Domain Entity Design – How to Design a Domain Entity That Uses a Dependency to Manage a State Field

dependency-injectiondomain-driven-design

I'm new to DDD and IOC/DI and I'm having some trouble figuring out how to design an entity that needs to use a state pattern to manage its status. As the transitions are somewhat complicated, I'm using a finite state machine (FSM) to handle the states (I'm using Stateless).

To further complicate the situation, the FSM needs to be loosely coupled to an entity. I.e. while I know that the state of the entity must be handled by a FSM, I don't necessarily know exactly what the FSM is (i.e. the entity doesn't know what states/triggers/transitions it might go through). The users use the term workflow to define the FSM (state, triggers, transitions, rules etc). The workflow changes independently of the entity. They might want to add new states, change rules, triggers etc. independent of any changes to the entity.

I'm handling this by dynamically loading an assembly that contains a definition of the FSM (which implements a known interface), then using a service that is injected into the entity, the entity calls the service and gets the FSM it is using. This involves potentially loading assemblies, caching the factory that creates the FSM and then assigning the FSM that is in the appropriate state to the entity. Finally, the FSM can return the set of valid triggers that can be provided to the UI so one of the those triggers can be selected and fired. The actual workflow in completely encapsulated externally to the entity.

So, currently I'm my entity looks something like this:

public class EntityUsingWorkflow
{
  private readonly workflowService;

  public Order(IWorkflowService service, string workflowKey, string status)
  {
    this.workflowService = service;
    this.WorkflowKey = workflowKey;
    this.Status = status;

    // Note that the two lambdas are used to retrieve
    // and set the state on the entity.
    this.Workflow = service.GetStateMachine(workflowKey, () => this.Status, stateValue => this.Status = statValue );
  } 

  public string WorkflowKey { get; set; }
  public IStateMachine Workflow { get; private set; }
  public string Status { get; private set; }

}

I'm concerned with this design. My basic understanding is that domain entities should not have dependencies injected into them, yet here I am injecting one. I also understand that the entity needs to handle its own state, so I'm hesitant to move the workflow completely out of the entity. Other ideas I've had, like an init method, would just move the injection to method injection.

What would be a clean way to design an entity with these requirements? Is it OK to inject a dependency in this situation?

Best Answer

It's perfectly fine - indeed, it's a good idea - to use dependency injection in your domain model.

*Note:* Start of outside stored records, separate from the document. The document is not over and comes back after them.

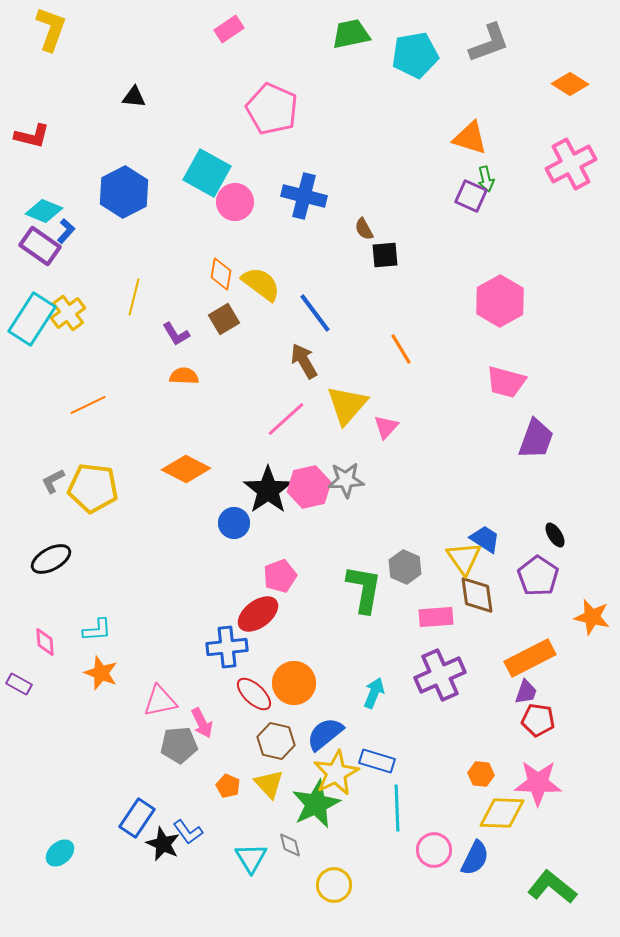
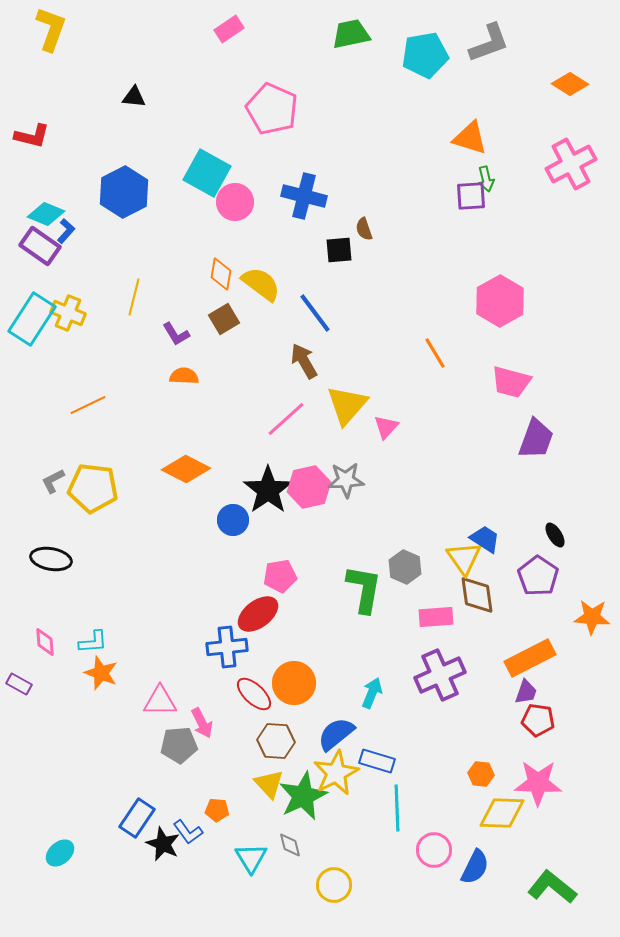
cyan pentagon at (415, 55): moved 10 px right
purple square at (471, 196): rotated 28 degrees counterclockwise
cyan diamond at (44, 211): moved 2 px right, 3 px down
brown semicircle at (364, 229): rotated 10 degrees clockwise
black square at (385, 255): moved 46 px left, 5 px up
yellow cross at (68, 313): rotated 32 degrees counterclockwise
orange line at (401, 349): moved 34 px right, 4 px down
pink trapezoid at (506, 382): moved 5 px right
blue circle at (234, 523): moved 1 px left, 3 px up
black ellipse at (51, 559): rotated 39 degrees clockwise
pink pentagon at (280, 576): rotated 12 degrees clockwise
orange star at (592, 617): rotated 9 degrees counterclockwise
cyan L-shape at (97, 630): moved 4 px left, 12 px down
cyan arrow at (374, 693): moved 2 px left
pink triangle at (160, 701): rotated 12 degrees clockwise
blue semicircle at (325, 734): moved 11 px right
brown hexagon at (276, 741): rotated 9 degrees counterclockwise
orange pentagon at (228, 786): moved 11 px left, 24 px down; rotated 20 degrees counterclockwise
green star at (316, 804): moved 13 px left, 8 px up
blue semicircle at (475, 858): moved 9 px down
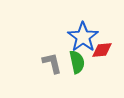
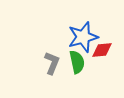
blue star: rotated 20 degrees clockwise
gray L-shape: rotated 35 degrees clockwise
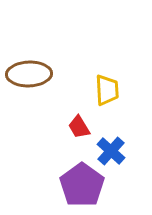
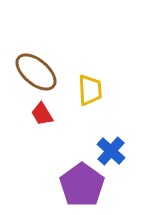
brown ellipse: moved 7 px right, 2 px up; rotated 42 degrees clockwise
yellow trapezoid: moved 17 px left
red trapezoid: moved 37 px left, 13 px up
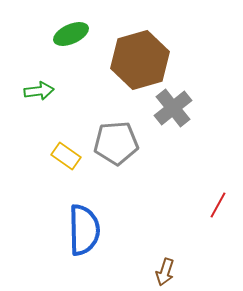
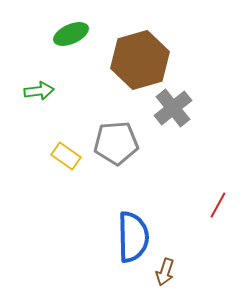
blue semicircle: moved 49 px right, 7 px down
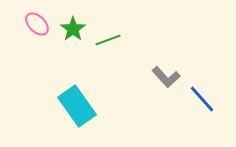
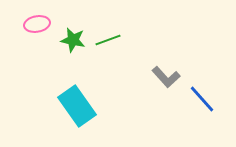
pink ellipse: rotated 55 degrees counterclockwise
green star: moved 11 px down; rotated 25 degrees counterclockwise
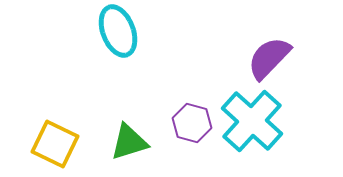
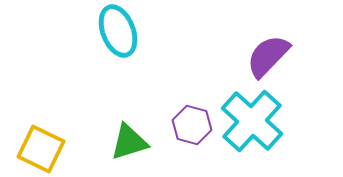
purple semicircle: moved 1 px left, 2 px up
purple hexagon: moved 2 px down
yellow square: moved 14 px left, 5 px down
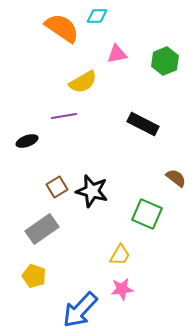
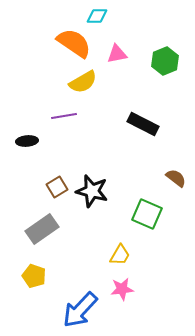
orange semicircle: moved 12 px right, 15 px down
black ellipse: rotated 15 degrees clockwise
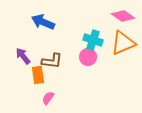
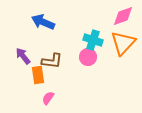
pink diamond: rotated 55 degrees counterclockwise
orange triangle: rotated 24 degrees counterclockwise
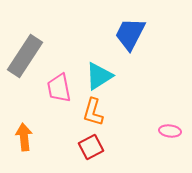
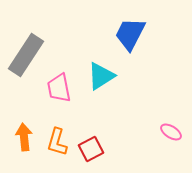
gray rectangle: moved 1 px right, 1 px up
cyan triangle: moved 2 px right
orange L-shape: moved 36 px left, 30 px down
pink ellipse: moved 1 px right, 1 px down; rotated 25 degrees clockwise
red square: moved 2 px down
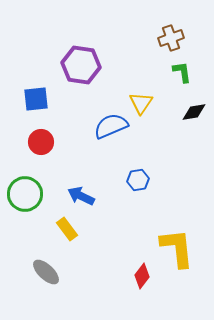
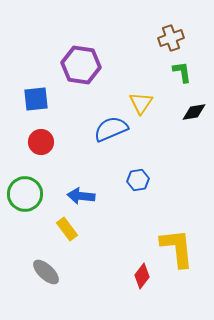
blue semicircle: moved 3 px down
blue arrow: rotated 20 degrees counterclockwise
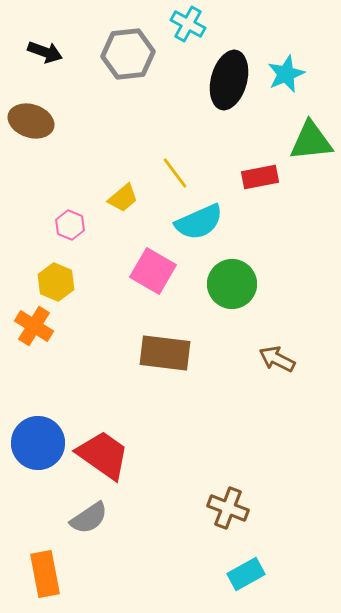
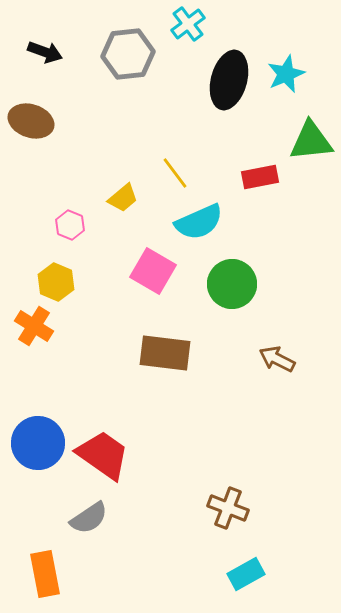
cyan cross: rotated 24 degrees clockwise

You should to develop your domain model independently of any particular technology or library. The particulars of such-and-such database or so-and-so library are not the concern of your domain model: if you need to swap databases your business rules will remain the same. So we apply the dependency inversion principle and depend on interfaces which address the concerns of the domain model and adapters which adapt a given technological concern to the domain. (Importantly, the interface is phrased in terms of domain-level operations and lives in the same package as your domain classes.)

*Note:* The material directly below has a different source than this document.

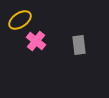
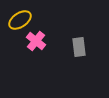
gray rectangle: moved 2 px down
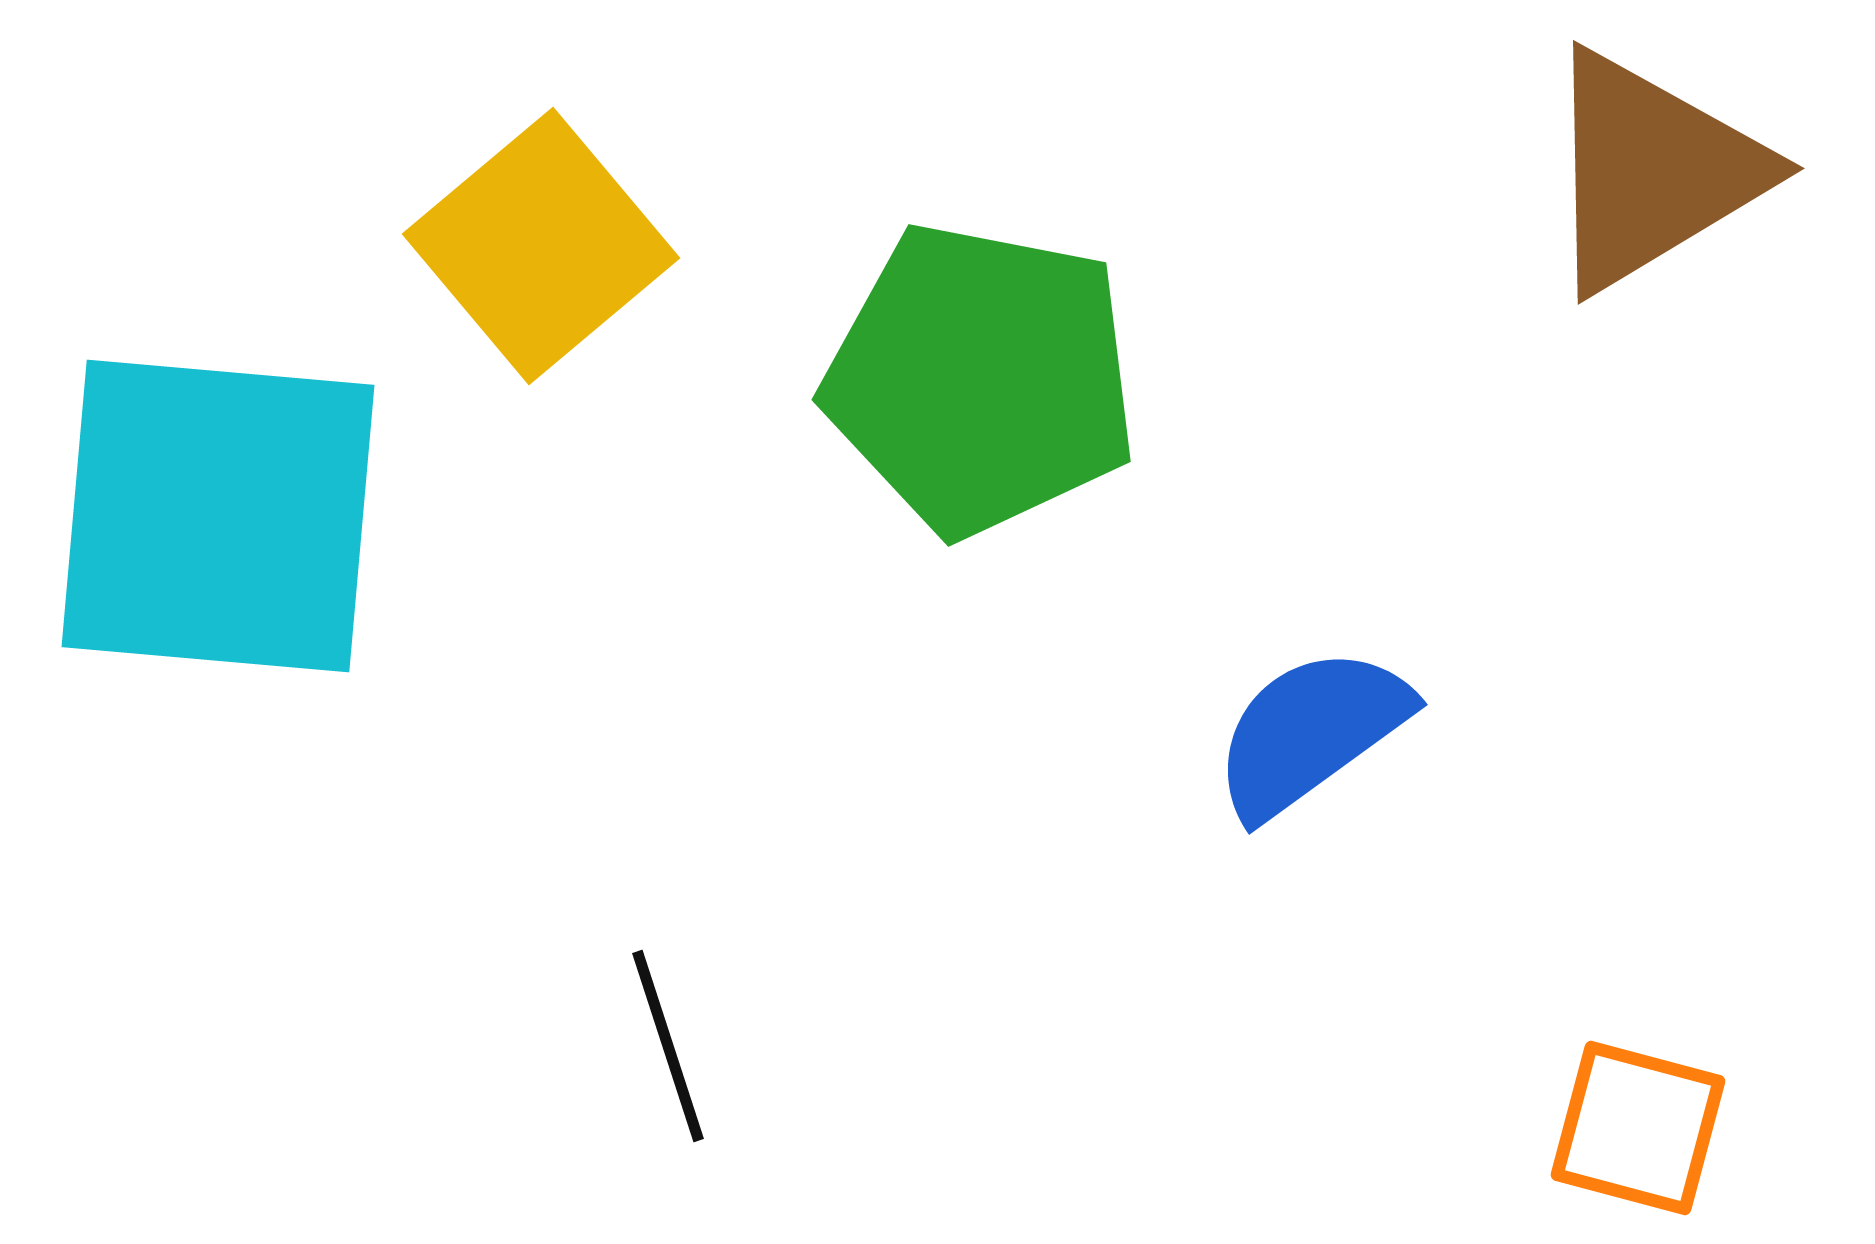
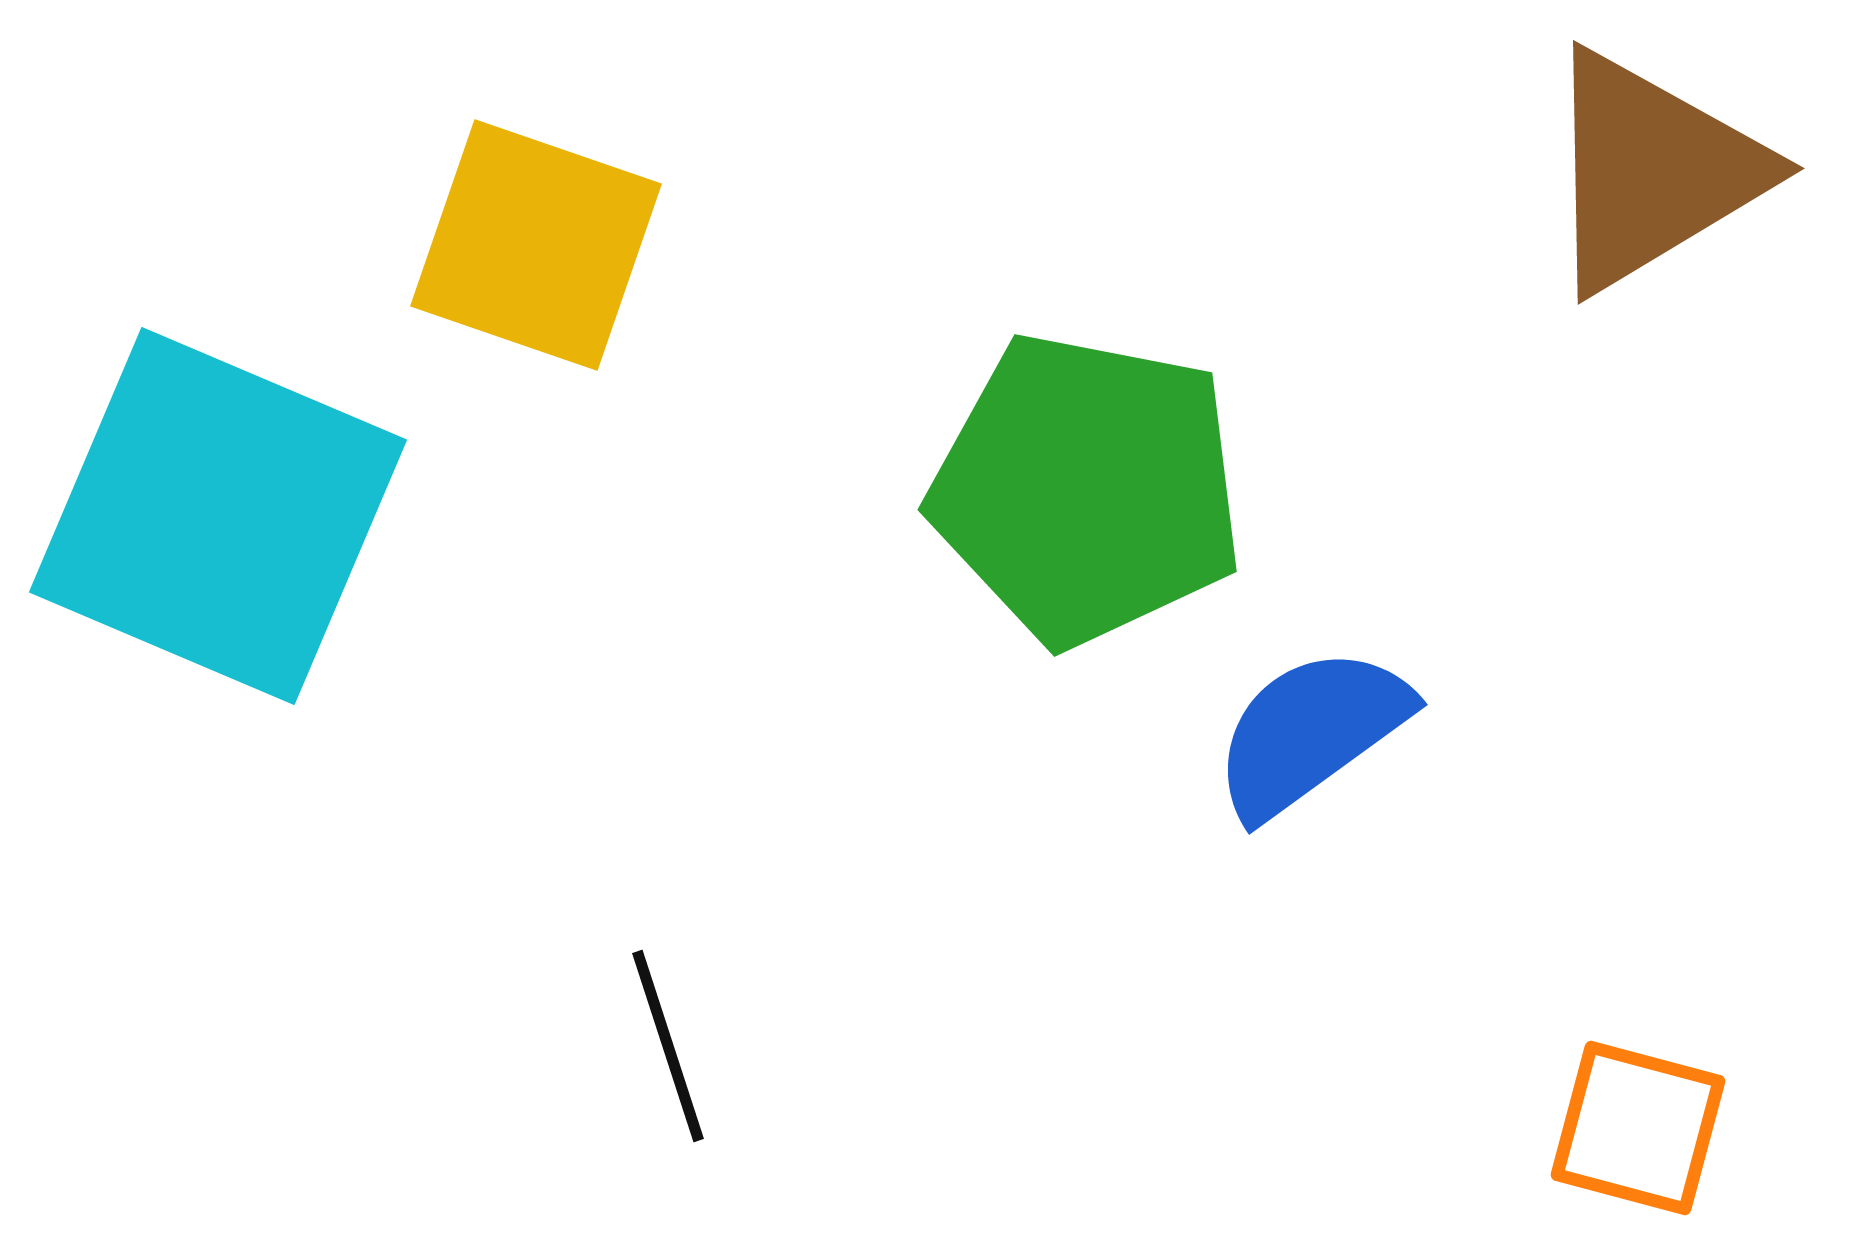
yellow square: moved 5 px left, 1 px up; rotated 31 degrees counterclockwise
green pentagon: moved 106 px right, 110 px down
cyan square: rotated 18 degrees clockwise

A great example of this is the Repository pattern. The Repository adapts the database to an interface which suits the domain model. So you can write customerRepository.FindByEmailAddress(email) and not worry about the exact SQL statements that retrieve the customer for you. And by depending on an interface, your domain model has no idea whether it's a SQL database, a file, or MongoDB or Neo4j, or whatever.


So the Dependency Inversion Principle, and Dependency Injection, is of tremendous use in DDD. What I think is a less good idea is keeping your domain in an IOC container. The problem is that you end up storing domain-level information (like how to attach an order to a customer) away from your domain classes in a configuration file somewhere. IOC hides details that shouldn't really be hidden from your domain model. Also, the details of your particular container tend to leak into your domain classes.

Use IOC at the boundaries of your system, if you must, to wire up command handlers and other API services. Use Dependency Inversion and Dependency Injection in your domain model whenever it makes sense to do so, but keep IOC out of the picture.